Here's what they are:

2002 was the year that Democrats would like to forget and never see repeated. That's why Sen. Harry Reid, who is on the ballot in 2004, blanched when he saw the results of Campaign '02 and immediately began revamping the party's apparatus, bringing in two outside operatives (Sean Sinclair to run his campaign and Rebecca Lambe to run the party) to rebuild the crumpled organization. He did it for selfish reasons -- his re-election and the prospect of a formidable contender, Rep. Jim Gibbons -- but what was good for Reid certainly was good for the Democratic Party. But now that Gibbons has turned his lust away from the U.S. Senate and to the allure of a committee chairmanship in the House or the governorship in '06, one of the seminal questions of Campaign '04 is whether the Democrats will still rev it up.

All early signs say they will.

You cannot underestimate the searing experience for Reid of almost losing to John Ensign in his last election. So it is more than just a cliche that he takes all candidates seriously, including the relatively unknown and presumably marginal Richard Ziser, who led the anti-gay marriage effort here in successive cycles.

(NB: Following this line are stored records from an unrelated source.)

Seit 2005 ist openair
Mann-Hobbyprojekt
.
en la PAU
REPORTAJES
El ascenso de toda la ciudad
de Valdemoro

Led by Sinclair and Lambe, the Democrats remain unrelenting in their desire to build the party for the future and, unlike 2002, the so-called coordinated campaign really will be coordinated and not hampered by internecine fighting and embarrassing Balkanization of campaigns and players. They have to be helped by the GOP being dispirited by the reluctance of Gibbons to get in -- he could have beaten Reid -- and the ability of the senior senator to be free to do what he does worst when he doesn't have the time but that his people can focus on because they can -- meddle in other races.

The intangibles -- at least at this point -- also seem to favor the Democrats. The presidential race here has energized the party, not because of John Kerry but because of the president. Nothing organizes like animus -- and the partisans here, like elsewhere, are rallying against George W. Bush. Will that continue until November? If it does, Republicans are in trouble up and down the ticket.

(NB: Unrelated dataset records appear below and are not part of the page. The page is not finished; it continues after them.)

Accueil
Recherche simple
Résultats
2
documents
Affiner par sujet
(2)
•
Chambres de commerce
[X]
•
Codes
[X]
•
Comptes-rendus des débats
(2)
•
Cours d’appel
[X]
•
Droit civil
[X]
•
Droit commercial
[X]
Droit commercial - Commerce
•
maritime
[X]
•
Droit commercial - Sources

With so-called 527 organizations such as America Coming Together expending resources here to elect Democrats and a possible ballot question on the minimum wage designed to enhance party turnout, the Democrats have reason for optimism. The question is how much of their sanguinity will be mitigated by ...

But another critical question for Campaign '04 is whether voters are still angry about what happened in Sessions '03, whether people are waking up every day and railing against a tax increase that does not affect their quotidian existences, and whether candidates reminding them of what happened will hit a raw nerve or play to deaf ears. The answer will affect many races, from two important state Senate primaries -- Ray Rawson-Bob Beers and Ann O'Connell-Joe Heck -- to a dozen or so Assembly races that will determine lower house hegemony.

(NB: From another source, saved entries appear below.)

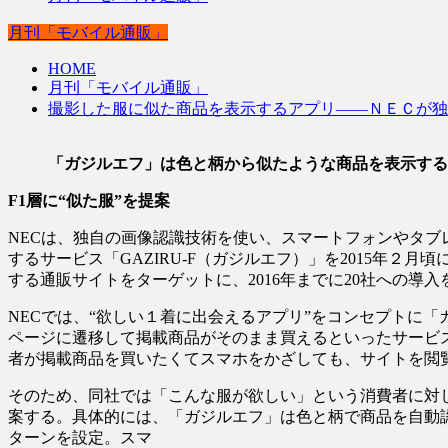
月刊「モバイル通販」
HOME
月刊「モバイル通販」
撮影した服に似た商品を表示するアプリ――ＮＥＣが独
「ガジルエフ」は色と柄から似たような商品を表示する
F1層に“似た服”を提案
NECは、独自の画像認識技術を使い、スマートフォンやタ
するサービス「GAZIRU-F（ガジルエフ）」を2015年２月
する通販サイトをターゲットに、2016年までに20社への導入
NECでは、“欲しい１着に出会えるアプリ”をコンセプトに
ページに遷移して掲載商品がそのまま買えるといったサービ
者が掲載商品を買いたくてスマホをかざしても、サイトを閲
そのため、同社では「こんな服が欲しい」という消費者に対
案する。具体的には、「ガジルエフ」は色と柄で商品を自動認
ターンを設定。スマ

Republicans obviously hope that the president can reverse his slide in the polls and that his overwhelming war chest will change numbers by November. And Republicans know what they always know -- it is harder for the Democrats to get their core constituencies (poor people) out to vote than it is for them (rich folk).

The ugliness of 2003 also could affect various political futures, including the incipient gubernatorial bid of Speaker Richard Perkins, who will not have that title if the Republicans pick up those three seats. It's hard enough to get headlines as speaker -- his name recognition is not impressive in any polls. Imagine how difficult it will be as minority leader.

The fracturing of the GOP caucus also will hang over the election season as Bill Raggio tries to maintain his hold on power with calls -- some loud and many whispered -- for him to give up some of his power as majority leader and Finance chairman. It has reached such a crescendo that some are talking about Raggio, worried about having the votes come Session '05 to be leader, proffering an olive branch to Minority Leader Dina Titus and asking for her help in exchange for the chairmanship of the Judiciary Committee -- an unprecedented arrangement that she might see as a wonderful opportunity to promote her own gubernatorial aspirations.

And outside the elected officials affected by the fallout from the tax battle, the state's pre-eminent special interest also has something to prove in this campaign season, as evidenced by ...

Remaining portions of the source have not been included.